▸ What you should do
Scan the data for "Identify" and copy each matching line.

[Stored records]
┌──

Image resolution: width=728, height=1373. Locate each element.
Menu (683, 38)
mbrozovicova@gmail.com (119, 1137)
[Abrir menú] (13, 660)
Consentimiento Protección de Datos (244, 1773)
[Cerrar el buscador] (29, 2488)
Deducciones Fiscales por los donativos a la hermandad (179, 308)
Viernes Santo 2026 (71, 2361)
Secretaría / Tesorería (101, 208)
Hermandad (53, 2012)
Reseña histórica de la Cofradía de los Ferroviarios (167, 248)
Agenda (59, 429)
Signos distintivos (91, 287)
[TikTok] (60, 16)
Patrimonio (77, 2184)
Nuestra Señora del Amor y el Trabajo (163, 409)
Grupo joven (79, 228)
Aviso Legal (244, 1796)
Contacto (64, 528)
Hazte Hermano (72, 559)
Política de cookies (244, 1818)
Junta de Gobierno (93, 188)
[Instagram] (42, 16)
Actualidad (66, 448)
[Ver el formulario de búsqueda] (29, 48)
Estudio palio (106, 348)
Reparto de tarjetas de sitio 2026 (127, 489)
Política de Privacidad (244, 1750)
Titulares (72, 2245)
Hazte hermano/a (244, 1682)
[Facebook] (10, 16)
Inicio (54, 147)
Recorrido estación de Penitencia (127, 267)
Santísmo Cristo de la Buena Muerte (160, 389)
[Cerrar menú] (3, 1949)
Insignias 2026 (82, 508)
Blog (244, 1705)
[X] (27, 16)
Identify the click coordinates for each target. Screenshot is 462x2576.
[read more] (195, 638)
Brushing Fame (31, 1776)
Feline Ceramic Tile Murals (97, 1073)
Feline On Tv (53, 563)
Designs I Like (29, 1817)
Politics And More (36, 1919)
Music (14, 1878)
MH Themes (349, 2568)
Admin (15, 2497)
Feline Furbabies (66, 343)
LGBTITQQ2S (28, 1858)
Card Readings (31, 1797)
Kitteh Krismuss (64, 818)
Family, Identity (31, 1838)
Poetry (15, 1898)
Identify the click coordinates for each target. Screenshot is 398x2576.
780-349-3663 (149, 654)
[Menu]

└──

▸ Answer box
Identify the click coordinates for each target. Screenshot is 462x2576.
Identify the click coordinates for each target. Screenshot is 398x2576.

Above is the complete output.